WHAT IS NEEDED
Copy each line below holding "David".
BEGIN RECORDS FOR THE EXERCISE
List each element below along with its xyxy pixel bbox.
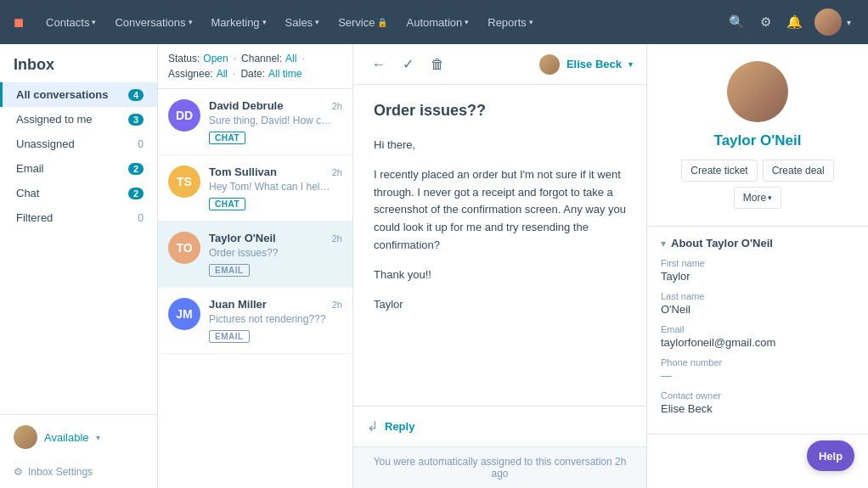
filter-bar: Status: Open · Channel: All · Assignee: …: [158, 44, 352, 89]
collapse-icon: ▾: [661, 238, 666, 250]
conv-avatar: TO: [168, 232, 200, 264]
availability-status[interactable]: Available: [44, 431, 89, 444]
conv-avatar: TS: [168, 165, 200, 198]
conv-name: Taylor O'Neil: [209, 232, 276, 244]
conv-time: 2h: [332, 300, 342, 310]
date-filter-label: Date:: [240, 68, 265, 80]
nav-service[interactable]: Service 🔒: [330, 11, 396, 34]
channel-filter-label: Channel:: [241, 53, 282, 65]
message-greeting: Hi there,: [374, 137, 626, 154]
help-button[interactable]: Help: [807, 440, 854, 471]
sidebar-item-label: All conversations: [16, 88, 108, 101]
conv-body: Juan Miller 2h Pictures not rendering???…: [209, 298, 342, 343]
contact-tag[interactable]: Elise Beck ▾: [539, 54, 633, 75]
sidebar-item-label: Email: [16, 162, 44, 175]
create-deal-button[interactable]: Create deal: [763, 160, 834, 182]
conv-time: 2h: [332, 101, 342, 111]
check-button[interactable]: ✓: [397, 53, 419, 76]
nav-marketing[interactable]: Marketing ▾: [203, 11, 275, 34]
conversation-item-active[interactable]: TO Taylor O'Neil 2h Order issues?? EMAIL: [158, 222, 352, 288]
topnav: ■ Contacts ▾ Conversations ▾ Marketing ▾…: [0, 0, 868, 44]
conv-channel-badge: EMAIL: [209, 330, 250, 343]
field-value: Taylor: [661, 270, 854, 283]
section-header[interactable]: ▾ About Taylor O'Neil: [661, 237, 854, 250]
sidebar-item-filtered[interactable]: Filtered 0: [0, 205, 157, 230]
conv-body: Tom Sullivan 2h Hey Tom! What can I help…: [209, 165, 342, 210]
search-icon[interactable]: 🔍: [722, 9, 752, 35]
conv-channel-badge: CHAT: [209, 132, 245, 144]
contact-chevron-icon: ▾: [628, 60, 633, 69]
more-actions-button[interactable]: More ▾: [734, 187, 781, 209]
nav-automation[interactable]: Automation ▾: [397, 11, 477, 34]
delete-button[interactable]: 🗑: [426, 53, 449, 76]
sidebar-footer: Available ▾: [0, 414, 157, 459]
field-value: O'Neil: [661, 303, 854, 316]
conv-panel-header: ← ✓ 🗑 Elise Beck ▾: [353, 44, 646, 85]
nav-conversations[interactable]: Conversations ▾: [106, 11, 200, 34]
badge-filtered: 0: [138, 212, 144, 224]
user-menu-chevron[interactable]: ▾: [843, 14, 854, 31]
conversation-item[interactable]: TS Tom Sullivan 2h Hey Tom! What can I h…: [158, 155, 352, 222]
settings-icon[interactable]: ⚙: [753, 9, 778, 35]
sidebar-item-email[interactable]: Email 2: [0, 156, 157, 181]
contact-name-tag: Elise Beck: [566, 58, 622, 70]
field-email: Email taylorfoneil@gmail.com: [661, 324, 854, 349]
sidebar-item-all-conversations[interactable]: All conversations 4: [0, 82, 157, 107]
conversation-item[interactable]: JM Juan Miller 2h Pictures not rendering…: [158, 288, 352, 354]
channel-filter-value[interactable]: All: [285, 53, 296, 65]
conversation-item[interactable]: DD David Debrule 2h Sure thing, David! H…: [158, 89, 352, 155]
notifications-icon[interactable]: 🔔: [780, 9, 809, 35]
more-chevron-icon: ▾: [768, 194, 772, 202]
field-first-name: First name Taylor: [661, 258, 854, 283]
assignee-filter-value[interactable]: All: [217, 68, 228, 80]
create-ticket-button[interactable]: Create ticket: [681, 160, 757, 182]
status-chevron-icon[interactable]: ▾: [96, 433, 100, 442]
nav-reports[interactable]: Reports ▾: [479, 11, 542, 34]
nav-sales[interactable]: Sales ▾: [277, 11, 329, 34]
conv-preview: Pictures not rendering???: [209, 313, 332, 325]
conv-channel-badge: EMAIL: [209, 264, 250, 277]
conv-avatar: DD: [168, 99, 200, 132]
auto-assign-notice: You were automatically assigned to this …: [353, 446, 646, 488]
conversation-message: Hi there, I recently placed an order but…: [374, 137, 626, 313]
field-label: First name: [661, 258, 854, 268]
hubspot-logo[interactable]: ■: [14, 13, 24, 32]
message-signature: Taylor: [374, 296, 626, 314]
sidebar-settings[interactable]: ⚙ Inbox Settings: [0, 459, 157, 488]
conversation-panel: ← ✓ 🗑 Elise Beck ▾ Order issues?? Hi the…: [353, 44, 647, 488]
sidebar-item-unassigned[interactable]: Unassigned 0: [0, 132, 157, 156]
message-body: I recently placed an order but I'm not s…: [374, 166, 626, 255]
reply-button[interactable]: Reply: [385, 417, 414, 436]
field-label: Phone number: [661, 357, 854, 367]
badge-email: 2: [128, 163, 144, 175]
field-phone: Phone number —: [661, 357, 854, 382]
sidebar-item-chat[interactable]: Chat 2: [0, 181, 157, 205]
badge-unassigned: 0: [138, 138, 144, 150]
conv-body: David Debrule 2h Sure thing, David! How …: [209, 99, 342, 144]
user-avatar[interactable]: [814, 8, 842, 36]
sidebar-item-label: Chat: [16, 187, 39, 199]
sidebar-item-label: Assigned to me: [16, 113, 93, 126]
main-layout: Inbox All conversations 4 Assigned to me…: [0, 44, 868, 488]
nav-contacts[interactable]: Contacts ▾: [37, 11, 104, 34]
conv-name: Tom Sullivan: [209, 165, 277, 178]
contact-avatar-small: [539, 54, 560, 75]
sidebar-item-assigned[interactable]: Assigned to me 3: [0, 107, 157, 132]
user-status-avatar: [14, 425, 37, 449]
sidebar-item-label: Filtered: [16, 211, 53, 224]
date-filter-value[interactable]: All time: [268, 68, 302, 80]
back-button[interactable]: ←: [367, 53, 391, 76]
contact-header: Taylor O'Neil Create ticket Create deal …: [647, 44, 868, 227]
conv-preview: Order issues??: [209, 247, 332, 259]
contact-about-section: ▾ About Taylor O'Neil First name Taylor …: [647, 227, 868, 435]
sidebar-title: Inbox: [0, 44, 157, 82]
field-contact-owner: Contact owner Elise Beck: [661, 390, 854, 415]
conv-time: 2h: [332, 233, 342, 244]
contact-panel: Taylor O'Neil Create ticket Create deal …: [647, 44, 868, 488]
contact-avatar-large: [727, 61, 788, 122]
conversation-subject: Order issues??: [374, 102, 626, 120]
conv-avatar: JM: [168, 298, 200, 330]
conv-preview: Sure thing, David! How can I help?: [209, 115, 332, 126]
status-filter-value[interactable]: Open: [203, 53, 228, 65]
status-filter-label: Status:: [168, 53, 200, 65]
END RECORDS FOR THE EXERCISE
RESPONSE
conversation-item[interactable]: DD David Debrule 2h Sure thing, David! H…: [158, 89, 352, 155]
conv-body: David Debrule 2h Sure thing, David! How …: [209, 99, 342, 144]
conv-preview: Sure thing, David! How can I help?: [209, 115, 332, 126]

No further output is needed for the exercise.